Alors que le débat sur les PGM dans l’Union européenne se focalise sur la présidence française à venir et la possible révision des procédures d’évaluation de ces PGM, un autre débat avance discrètement : l’Union européenne pourrait établir une tolérance sur des PGM non autorisées présentes dans des importations de produits alimentaires. Cette possibilité sera proposée par la Commissaire européenne à la santé Androulla Vassiliou [1]. Actuellement, les PGM non encore autorisées sur le territoire européen sont rigoureusement interdites, même à l’état de traces dans tous produits. Ainsi, les lots importés contenant une ou des PGM ou produits dérivés sont systématiquement rejetés : ce fut notamment le cas des lots de riz contenant du riz Bt63 ou du riz LL. Mais, même si ces deux cas de contamination ont montré une certaine capacité à détecter de faibles quantités de PGM, la commissaire explique pourtant qu’il s’agit de tolérer « des quantités faibles qu’il est déjà difficile de détecter ». Jöseph Pröll, ministre autrichien de l’Environnement et de l’Agriculture reconnaît qu’après avoir discuté de façon informelle avec ses collègues européens lors de leur dernière rencontre le 26 mai en Slovénie, il paraît difficile qu’une telle décision ne soit pas adoptée [2]. Interrogé par Inf’OGM, le gouvernement n’a pas précisé la position de la France sur ce sujet, alors même qu’il pourrait être débattu lors de sa Présidence de l’Union européenne.

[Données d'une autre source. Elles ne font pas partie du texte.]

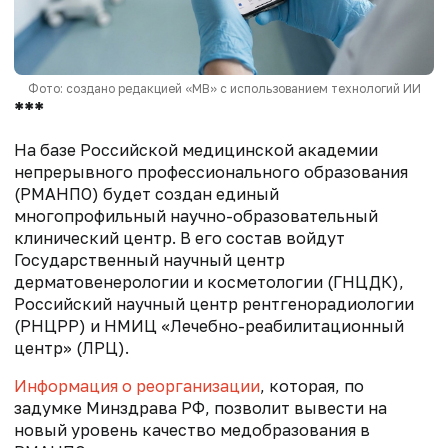
Фото: создано редакцией «МВ» с использованием технологий ИИ
***
На базе Российской медицинской академии
непрерывного профессионального образования
(РМАНПО) будет создан единый
многопрофильный научно-образовательный
клинический центр. В его состав войдут
Государственный научный центр
дерматовенерологии и косметологии (ГНЦДК),
Российский научный центр рентгенорадиологии
(РНЦРР) и НМИЦ «Лечебно-реабилитационный
центр» (ЛРЦ).
Информация о реорганизации
, которая, по
задумке Минздрава РФ, позволит вывести на
новый уровень качество медобразования в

Les enjeux commerciaux semblent donc prendre le pas sur l’objectif d’une politique européenne de tolérance zéro, grâce entre autre au travail des Etats-Unis au sein du Codex Alimentarius [3] qui semble porter ses fruits. Finalement, ce projet d’autorisation n’est-il pas une démonstration supplémentaire que la coexistence entre PGM et plantes non transgéniques n’est pas possible tout au long d’une chaîne de production, c’est à dire de la semence au consommateur du produit final ? Car, souligne la Commissaire, « le problème, c’est la tolérance zéro »… On voit donc que l’Union européenne prend soin de résoudre les points entravant le commerce mais pas ceux répondant aux demandes des citoyens comme un seuil de présence de PGM dans les semences ou des mesures de coexistence protégeant les productions sans PGM. En laissant ces deux points à la charge des Etats membres et en statuant sur les autres, il restera une dernière étape à franchir : l’uniformisation mondiale des procédures d’autorisation des PGM pour assurer, officiellement, une synchronisation des produits autorisés. Et le marché européen sera complètement ouvert mais plus que jamais exposé aux contaminations.